Todos los días se sentaba frente al mar y pasaba las horas contemplando silenciosamente. Así pasó un año, al cabo del cual nació un varoncito. El rey se puso tan contento al saber que tenía un hijo, que se arrodilló a los pies de su mujer y le dijo:
–¡Mi reina adorada! ¿Por qué no me hablas? Lo único que me falta para que mi felicidad sea completa, es oír el metal de tu voz.
Entonces la antigua esclava sonrió y dijo:
–¡Oh! mi rey. Me habéis tratado con bondad y ternura desde que me trajeron como esclava a tu palacio. Pero piensa cómo sufrirá una princesa real a quien han vendido como esclava.
–¿Cómo? ¿Eres acaso una princesa? –exclamó el rey.
–Soy la Rosa de los Mares –respondió orgullosamente la joven.– Mi hermano el rey Silah, reina en el más rico imperio submarino, pero desgraciadamente nos hemos enojado. El año pasado invadieron nuestro país y destruyeron nuestro palacio, y temiendo que yo cayera en manos de los enemigos, mi hermano quiso casarme con un príncipe terrestre. Esta decisión me disgustó mucho y resolví escaparme de las profundidades marinas y llegué a vuestras costas donde un mercader me encontró y me condujo a su palacio vendiéndome como esclava.
–Pero no os he tratado como a esclava– interrumpió tiernamente el rey.
–No– respondió del mismo modo la Rosa de los Mares, y porqué habéis hecho de mi vuestra reina y me habéis querido tiernamente no me he arrojado de nuevo al mar para reunirme con mi hermano, como era mi intención hacerlo. Ahora que tenemos un hijo llamaré a Silah para mostrárselo.
La Rosa de los Mares a un criado le trajera un brasero con carbones encendidos y sacando de un cofrecillo un montón de pequeños granos echó en el fuego. En seguida se levantó una columna de humo que salió por la ventana mientras la reina pronunciaba unas palabras en un idioma desconocido. El mar comenzó a agitarse y luego se separaron las olas dejando pasar un joven de gallarda figura, magníficamente vestido, y cuya cabeza estaba ceñida por una corona de oro. Detrás suyo venía un numeroso séquito que lo siguió hasta el palacio donde se encontraba la Rosa de los Mares.

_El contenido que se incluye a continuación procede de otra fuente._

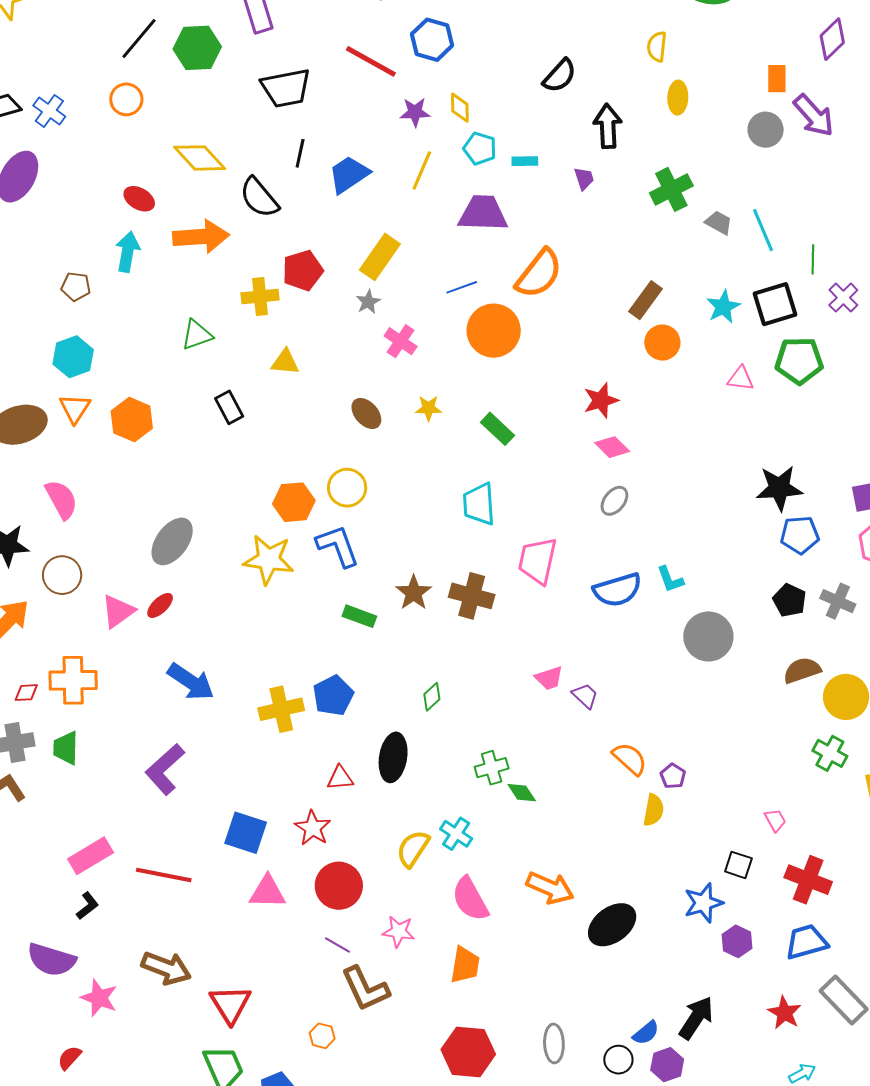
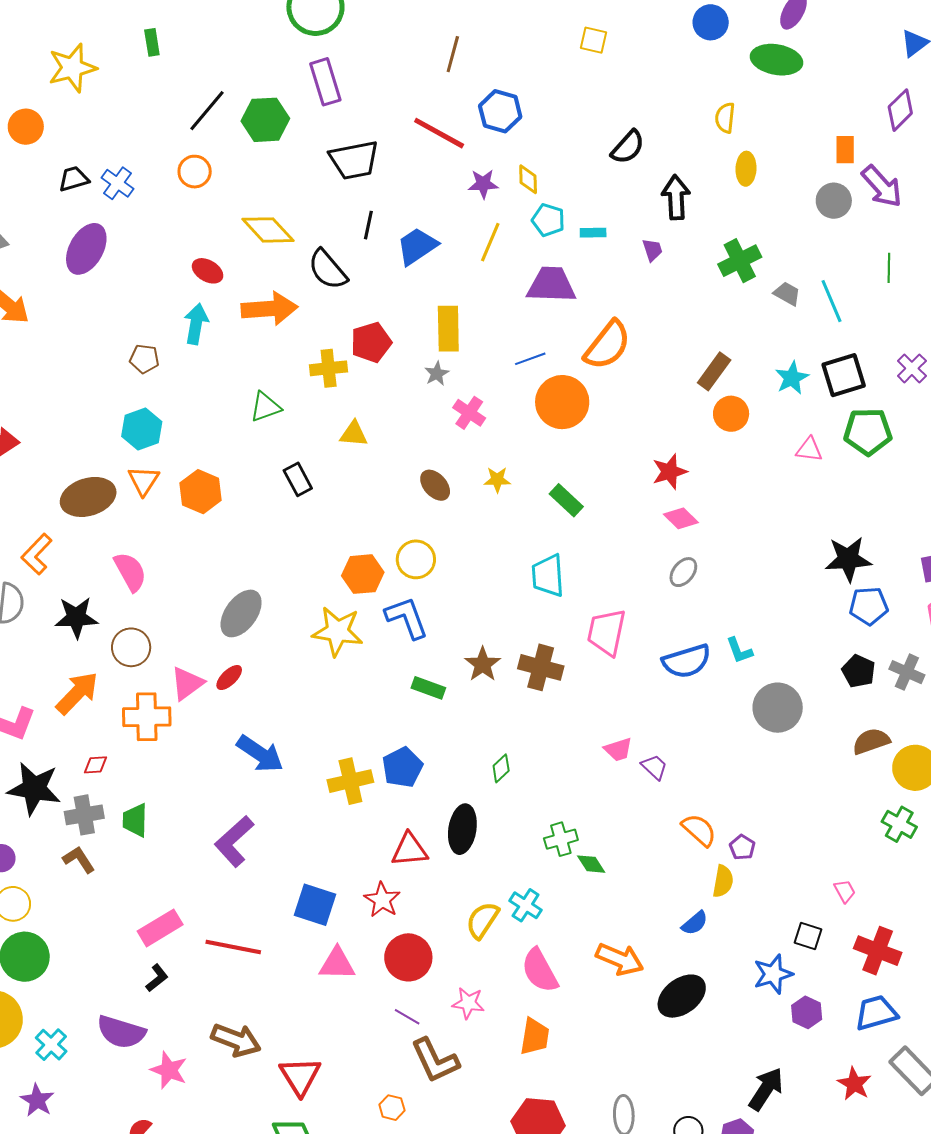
yellow rectangle: (380, 257) -> (448, 329), turned -36
green line: (813, 259) -> (889, 268), moved
orange cross: (73, 680) -> (147, 717), moved
red triangle: (340, 778) -> (409, 850), size x1.4
blue semicircle: (646, 1033) -> (695, 923), moved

–Querida hermana– dijo el rey Silah. He vencido a todos nuestros enemigos. Ahora puedes volver y casarte con un Príncipe de los Mares.
–Ya soy casada– respondió la joven, éste es mi marido, el rey de Erica, y éste es nuestro hijo.

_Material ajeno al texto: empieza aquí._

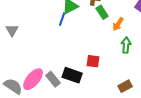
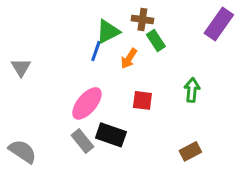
orange arrow: (118, 24) -> (129, 58), moved
red square: (93, 61) -> (142, 100), moved
pink ellipse: (33, 79) -> (87, 103), moved

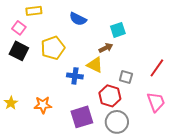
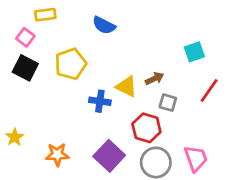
cyan square: (118, 30) -> (194, 52), moved
brown arrow: (106, 48) -> (154, 79), moved
pink trapezoid: (156, 102) -> (196, 158), moved
orange star: (43, 105) -> (57, 154), moved
purple square: (82, 117) -> (109, 156), turned -30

Silah tomó el niño en sus brazos y salió corriendo. El padre de la criatura se precipitó para seguirlo, pero su mujer lo detuvo diciendo:
–No temas, Silah está haciendo lo que yo iba a hacer también. Quiere saber si nuestro hijo puede vivir dentro del agua como todos los habitantes del mar.

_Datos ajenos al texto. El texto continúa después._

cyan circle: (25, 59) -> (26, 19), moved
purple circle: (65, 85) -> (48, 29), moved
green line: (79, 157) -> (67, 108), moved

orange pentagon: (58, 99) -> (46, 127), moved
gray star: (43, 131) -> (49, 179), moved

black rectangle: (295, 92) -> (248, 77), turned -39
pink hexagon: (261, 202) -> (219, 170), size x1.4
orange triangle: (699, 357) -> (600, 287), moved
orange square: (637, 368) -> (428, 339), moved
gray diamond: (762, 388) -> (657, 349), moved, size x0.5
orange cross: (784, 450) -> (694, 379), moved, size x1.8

Así era en efecto, pues un momento después volvió Silah trayendo en sus brazos al pequeñuelo que reía de contento, por haber respirado el agua salada con la misma facilidad que el aire. Ni una gota de agua mojaba su ropa.
–¡Qué día maravilloso!– exclamó el rey de Erica. Si no hubiera visto con mis ojos todas estas cosas no las hubiera creído.
Pero su alegría no duró mucho al ver que no podía acompañar a su mujer a las excursiones submarinas y nunca llegó a conformarse de no ver las maravillas que ésta y su hijo le describían en interminables relatos.